Respecto de la radicalidad del fenómeno, luego que en diciembre de 2019 la Cámara de Diputados, por una diferencia de apenas seis votos, rechazara la maniobra para destituir al Presidente, no hay mucho más que agregar. Lo que no logró la revuelta social por la violencia -derribar a Piñera a como diera lugar- estuvo a solo metros de lograrlo el golpe blanco constitucional. Conste que esa votación tuvo lugar solo días después de que gobierno y oposición alcanzaran el Acuerdo por la Paz y la Nueva Constitución.

Es legítimo, y más que eso, es inevitable poner en cuestión si Piñera era el Presidente que el país ahora requería. Para el manejo de la pandemia, seguramente lo era. Para el manejo del estallido social y de la crisis política, seguramente no. Está claro que La Moneda ha tenido déficits políticos muy importantes. Llega un momento, sin embargo, en que parece injusto cargarle al Mandatario toda la responsabilidad por lo ocurrido. La personalización de procesos históricos complejos conlleva siempre una falacia. En el deterioro reciente intervinieron varios otros actores, no uno solo. Incidió, desde luego, el Parlamento, obstinado en su parlamentarismo de facto. Gravitó también la complicidad de gran parte de los sectores medios con la violencia. La clase política puso lo suyo de manera casi estamental al subirse indiscriminadamente al carro de iniciativas como el saqueo al sistema de pensiones. También la fatalidad jugó en contra, al cargar en un año delirante dilemas históricos con jornadas electorales que mezclaron lo chico con lo grande y lo permanente con lo transitorio.

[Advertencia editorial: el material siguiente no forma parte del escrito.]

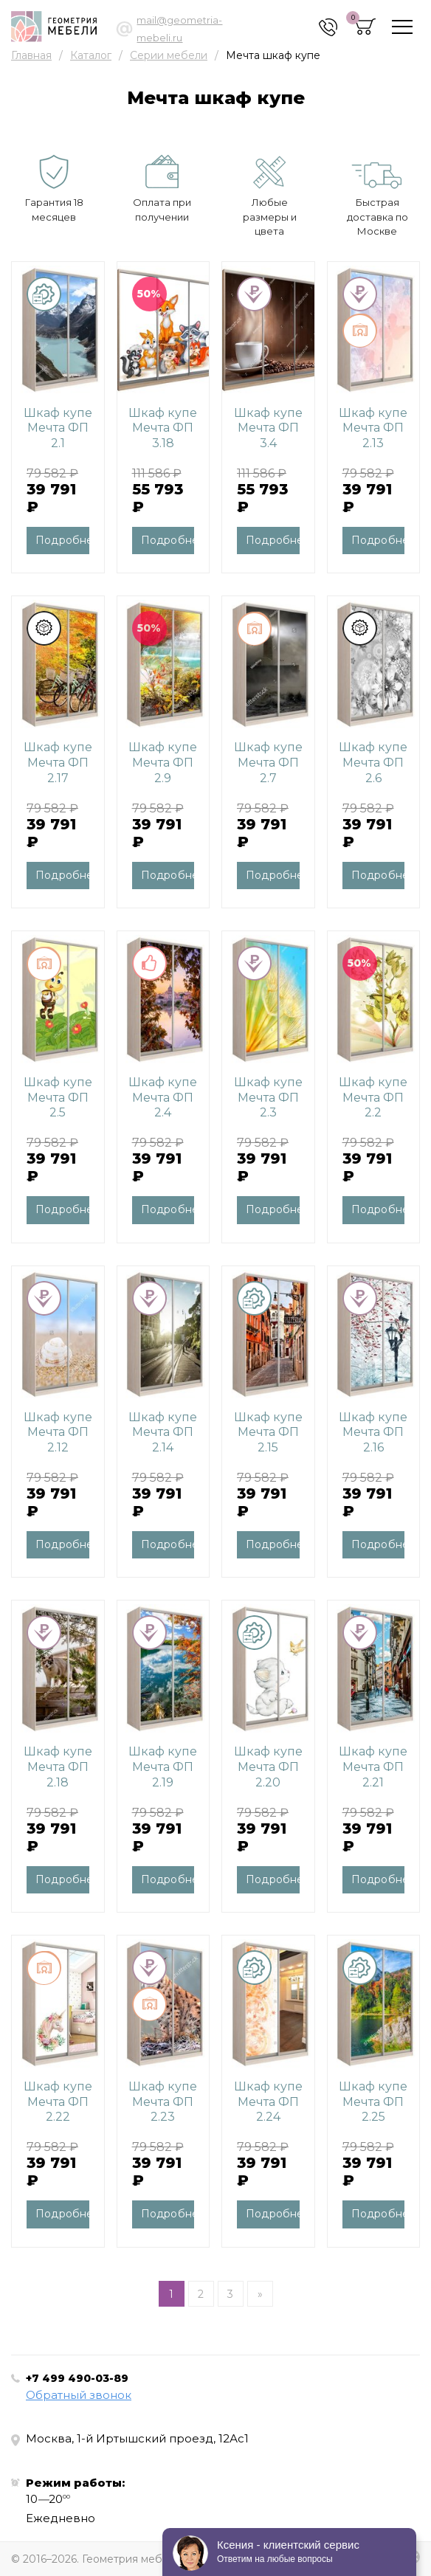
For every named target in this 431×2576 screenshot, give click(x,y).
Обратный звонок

A estas alturas, en tiempos de cruda polarización, ha pasado a ser parte de la normalidad del juego político que cada colectivo construya la imagen del adversario o enemigo que más le acomode, así sea refutando o eludiendo los datos de la realidad. Una vez que la tengas, instálala y enseguida destrúyela a como dé lugar. Para escándalo del realismo político, eso hoy día es así y no hay vuelta que darle. La primera pregunta es si este corrosivo proceso de destituciones sirve para construir algo: la propia oposición advierte ahora que no. Y la segunda es si es lo que procedía en el Chile actual, cuando ya no va quedando títere con cabeza.